──────── RECORDED DATA

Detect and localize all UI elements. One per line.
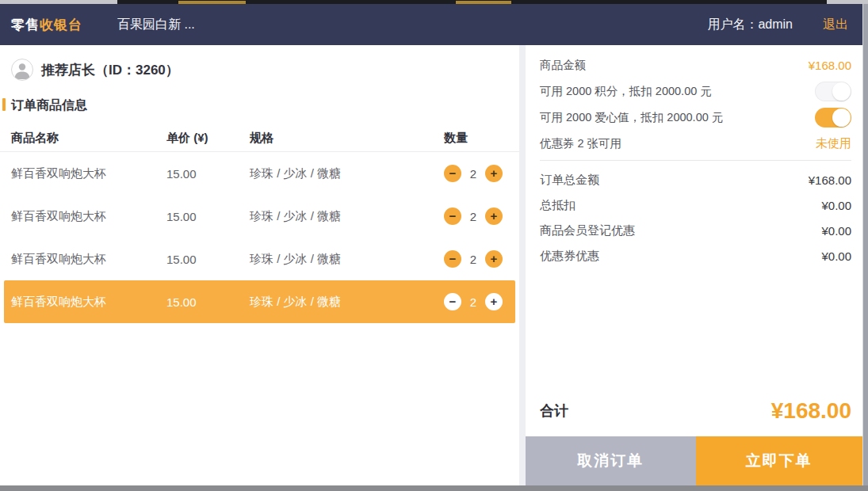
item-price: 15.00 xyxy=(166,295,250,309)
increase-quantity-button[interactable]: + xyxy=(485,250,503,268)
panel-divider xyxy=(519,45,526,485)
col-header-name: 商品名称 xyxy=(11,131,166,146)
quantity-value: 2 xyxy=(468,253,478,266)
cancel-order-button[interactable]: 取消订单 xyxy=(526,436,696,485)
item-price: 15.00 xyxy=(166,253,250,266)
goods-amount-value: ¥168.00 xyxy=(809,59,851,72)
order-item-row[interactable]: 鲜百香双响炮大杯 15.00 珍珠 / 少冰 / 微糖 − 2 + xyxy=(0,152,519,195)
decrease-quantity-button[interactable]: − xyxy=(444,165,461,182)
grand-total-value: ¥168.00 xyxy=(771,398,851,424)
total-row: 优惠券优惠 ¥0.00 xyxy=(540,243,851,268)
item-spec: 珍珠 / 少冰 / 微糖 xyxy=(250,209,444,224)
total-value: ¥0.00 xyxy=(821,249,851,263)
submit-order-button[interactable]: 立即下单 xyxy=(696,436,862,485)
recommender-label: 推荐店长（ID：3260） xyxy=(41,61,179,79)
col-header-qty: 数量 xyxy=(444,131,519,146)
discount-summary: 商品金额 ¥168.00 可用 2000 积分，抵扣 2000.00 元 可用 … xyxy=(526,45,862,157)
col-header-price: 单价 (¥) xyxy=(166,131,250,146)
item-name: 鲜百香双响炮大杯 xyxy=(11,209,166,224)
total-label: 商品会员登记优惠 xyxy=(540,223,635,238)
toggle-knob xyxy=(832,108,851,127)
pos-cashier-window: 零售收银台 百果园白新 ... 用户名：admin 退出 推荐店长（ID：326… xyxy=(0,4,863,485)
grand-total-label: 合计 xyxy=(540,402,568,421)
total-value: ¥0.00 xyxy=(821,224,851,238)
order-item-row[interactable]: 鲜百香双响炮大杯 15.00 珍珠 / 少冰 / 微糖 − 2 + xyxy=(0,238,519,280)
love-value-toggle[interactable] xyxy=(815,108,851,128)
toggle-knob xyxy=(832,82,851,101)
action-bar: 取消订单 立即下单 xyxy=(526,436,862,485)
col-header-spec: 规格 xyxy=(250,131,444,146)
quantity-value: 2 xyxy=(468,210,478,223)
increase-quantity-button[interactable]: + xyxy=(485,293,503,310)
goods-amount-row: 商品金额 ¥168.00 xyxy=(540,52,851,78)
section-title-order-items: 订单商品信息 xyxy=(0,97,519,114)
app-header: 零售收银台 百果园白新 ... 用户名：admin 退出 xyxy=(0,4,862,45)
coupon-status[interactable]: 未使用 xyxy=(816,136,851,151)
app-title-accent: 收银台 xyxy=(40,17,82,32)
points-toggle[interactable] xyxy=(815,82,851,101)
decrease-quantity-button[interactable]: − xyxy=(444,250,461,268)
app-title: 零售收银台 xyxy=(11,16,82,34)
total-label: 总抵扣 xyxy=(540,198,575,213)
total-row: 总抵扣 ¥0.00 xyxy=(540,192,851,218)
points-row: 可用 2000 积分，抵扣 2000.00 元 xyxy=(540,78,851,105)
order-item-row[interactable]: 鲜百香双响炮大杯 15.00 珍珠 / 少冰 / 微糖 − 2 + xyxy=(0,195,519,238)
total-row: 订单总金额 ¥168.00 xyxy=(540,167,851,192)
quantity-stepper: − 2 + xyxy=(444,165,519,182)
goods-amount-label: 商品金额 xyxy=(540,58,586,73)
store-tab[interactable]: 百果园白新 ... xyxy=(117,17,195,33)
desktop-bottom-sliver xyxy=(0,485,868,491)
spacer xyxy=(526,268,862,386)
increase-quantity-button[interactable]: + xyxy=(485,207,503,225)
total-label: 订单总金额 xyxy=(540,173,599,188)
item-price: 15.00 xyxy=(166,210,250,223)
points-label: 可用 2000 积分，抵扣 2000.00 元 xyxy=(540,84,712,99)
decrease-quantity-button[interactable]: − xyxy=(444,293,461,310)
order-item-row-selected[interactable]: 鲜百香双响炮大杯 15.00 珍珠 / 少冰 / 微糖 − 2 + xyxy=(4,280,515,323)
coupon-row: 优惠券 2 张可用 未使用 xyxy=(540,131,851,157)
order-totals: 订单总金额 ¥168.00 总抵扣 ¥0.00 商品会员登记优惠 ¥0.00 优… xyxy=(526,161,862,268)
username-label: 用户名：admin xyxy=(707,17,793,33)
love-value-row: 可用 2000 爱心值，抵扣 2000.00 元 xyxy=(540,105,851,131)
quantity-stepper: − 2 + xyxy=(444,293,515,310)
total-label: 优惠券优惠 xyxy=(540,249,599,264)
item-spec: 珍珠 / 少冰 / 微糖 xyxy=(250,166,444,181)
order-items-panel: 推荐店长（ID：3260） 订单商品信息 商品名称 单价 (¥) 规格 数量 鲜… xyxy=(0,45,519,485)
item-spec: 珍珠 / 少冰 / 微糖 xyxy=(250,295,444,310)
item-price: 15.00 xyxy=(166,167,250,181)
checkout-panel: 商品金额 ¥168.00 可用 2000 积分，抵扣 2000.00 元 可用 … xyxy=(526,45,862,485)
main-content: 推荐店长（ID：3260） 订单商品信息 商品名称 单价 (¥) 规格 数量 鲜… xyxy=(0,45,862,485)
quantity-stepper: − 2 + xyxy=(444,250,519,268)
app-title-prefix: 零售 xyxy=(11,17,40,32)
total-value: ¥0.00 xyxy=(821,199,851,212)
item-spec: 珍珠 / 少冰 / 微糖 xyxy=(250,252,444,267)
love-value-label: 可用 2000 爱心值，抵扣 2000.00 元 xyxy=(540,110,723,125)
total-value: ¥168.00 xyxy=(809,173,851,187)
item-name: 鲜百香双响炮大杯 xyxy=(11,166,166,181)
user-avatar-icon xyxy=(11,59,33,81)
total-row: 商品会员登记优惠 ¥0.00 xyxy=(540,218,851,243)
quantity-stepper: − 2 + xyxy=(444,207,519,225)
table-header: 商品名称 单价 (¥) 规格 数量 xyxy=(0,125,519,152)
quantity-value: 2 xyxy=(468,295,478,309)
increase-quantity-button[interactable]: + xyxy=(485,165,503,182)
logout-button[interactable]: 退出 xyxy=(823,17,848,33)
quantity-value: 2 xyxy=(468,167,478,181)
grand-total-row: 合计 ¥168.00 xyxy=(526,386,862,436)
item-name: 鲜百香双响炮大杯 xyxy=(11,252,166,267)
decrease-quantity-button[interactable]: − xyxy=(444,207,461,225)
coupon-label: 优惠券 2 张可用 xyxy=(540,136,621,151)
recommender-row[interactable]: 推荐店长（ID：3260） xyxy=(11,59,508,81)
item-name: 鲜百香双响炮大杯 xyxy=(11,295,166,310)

────────────────
──────── RECORDED DATA

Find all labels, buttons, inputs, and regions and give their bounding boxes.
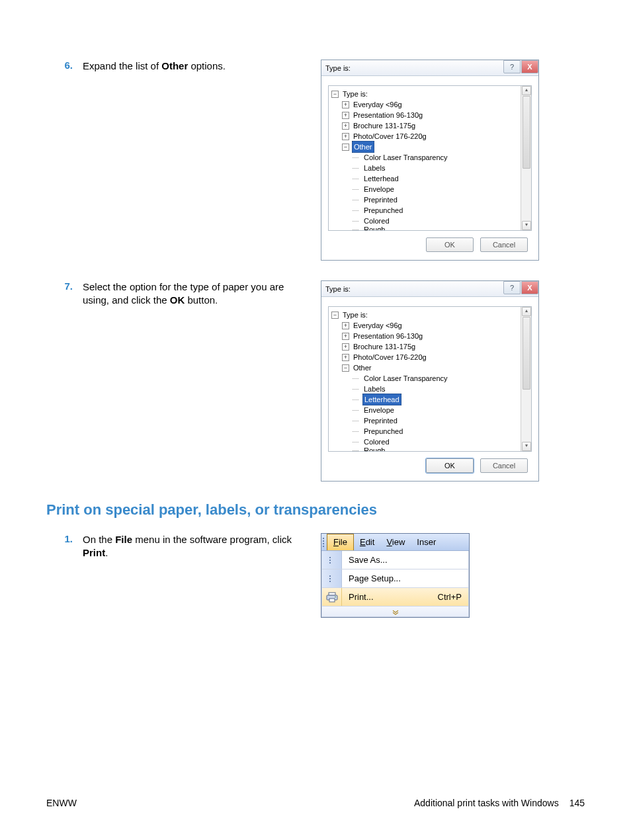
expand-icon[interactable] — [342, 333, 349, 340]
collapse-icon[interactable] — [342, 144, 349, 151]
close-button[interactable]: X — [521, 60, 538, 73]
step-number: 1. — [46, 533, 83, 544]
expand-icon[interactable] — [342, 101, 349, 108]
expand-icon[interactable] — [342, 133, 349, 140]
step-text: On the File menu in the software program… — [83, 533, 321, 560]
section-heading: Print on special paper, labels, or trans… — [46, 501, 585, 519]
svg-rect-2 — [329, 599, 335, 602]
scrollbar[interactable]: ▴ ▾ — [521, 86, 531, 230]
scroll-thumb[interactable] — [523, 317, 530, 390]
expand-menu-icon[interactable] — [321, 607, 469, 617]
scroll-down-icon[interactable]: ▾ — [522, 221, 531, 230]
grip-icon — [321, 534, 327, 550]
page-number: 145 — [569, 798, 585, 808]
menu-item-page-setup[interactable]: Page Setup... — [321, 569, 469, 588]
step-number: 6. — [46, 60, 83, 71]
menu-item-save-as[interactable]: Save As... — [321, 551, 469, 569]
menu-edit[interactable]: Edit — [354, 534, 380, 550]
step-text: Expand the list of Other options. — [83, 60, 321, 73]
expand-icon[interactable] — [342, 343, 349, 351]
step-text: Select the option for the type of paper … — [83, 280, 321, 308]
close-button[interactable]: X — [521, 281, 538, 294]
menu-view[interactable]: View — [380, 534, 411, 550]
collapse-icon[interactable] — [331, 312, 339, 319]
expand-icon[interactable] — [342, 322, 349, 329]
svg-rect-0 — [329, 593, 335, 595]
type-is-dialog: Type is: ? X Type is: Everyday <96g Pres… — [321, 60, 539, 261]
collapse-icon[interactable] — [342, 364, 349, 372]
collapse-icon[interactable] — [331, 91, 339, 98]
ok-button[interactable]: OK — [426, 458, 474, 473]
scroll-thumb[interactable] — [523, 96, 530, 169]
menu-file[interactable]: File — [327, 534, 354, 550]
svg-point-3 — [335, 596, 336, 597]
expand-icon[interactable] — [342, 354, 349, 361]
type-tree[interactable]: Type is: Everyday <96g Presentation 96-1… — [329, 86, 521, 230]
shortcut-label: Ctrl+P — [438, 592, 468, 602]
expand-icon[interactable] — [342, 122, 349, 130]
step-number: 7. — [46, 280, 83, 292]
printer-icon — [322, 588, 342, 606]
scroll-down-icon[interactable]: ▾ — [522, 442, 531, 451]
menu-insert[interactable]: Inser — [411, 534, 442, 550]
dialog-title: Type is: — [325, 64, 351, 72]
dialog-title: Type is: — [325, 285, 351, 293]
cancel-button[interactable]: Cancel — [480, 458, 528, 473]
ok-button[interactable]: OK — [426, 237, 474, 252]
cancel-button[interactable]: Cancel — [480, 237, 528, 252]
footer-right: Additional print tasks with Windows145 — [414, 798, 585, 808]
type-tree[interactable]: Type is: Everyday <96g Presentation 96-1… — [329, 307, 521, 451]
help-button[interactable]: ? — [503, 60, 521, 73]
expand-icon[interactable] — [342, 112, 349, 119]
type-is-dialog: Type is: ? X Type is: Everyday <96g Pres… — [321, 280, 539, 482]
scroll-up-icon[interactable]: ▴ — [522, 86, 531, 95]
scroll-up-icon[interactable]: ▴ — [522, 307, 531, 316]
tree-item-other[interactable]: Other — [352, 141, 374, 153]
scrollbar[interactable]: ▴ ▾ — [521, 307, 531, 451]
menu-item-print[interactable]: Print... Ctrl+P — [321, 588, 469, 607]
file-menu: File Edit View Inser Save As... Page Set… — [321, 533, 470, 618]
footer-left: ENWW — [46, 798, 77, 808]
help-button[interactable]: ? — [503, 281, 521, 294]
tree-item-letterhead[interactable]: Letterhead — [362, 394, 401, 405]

────────────────

→ PROBLEM DETAILS
Lines with the string "商品名称": pick each one out of the material and return it.

→ ANSWER BELOW
col-header-name: 商品名称 xyxy=(11,131,166,146)
order-items-panel: 推荐店长（ID：3260） 订单商品信息 商品名称 单价 (¥) 规格 数量 鲜… xyxy=(0,45,519,485)
main-content: 推荐店长（ID：3260） 订单商品信息 商品名称 单价 (¥) 规格 数量 鲜… xyxy=(0,45,862,485)
table-header: 商品名称 单价 (¥) 规格 数量 xyxy=(0,125,519,152)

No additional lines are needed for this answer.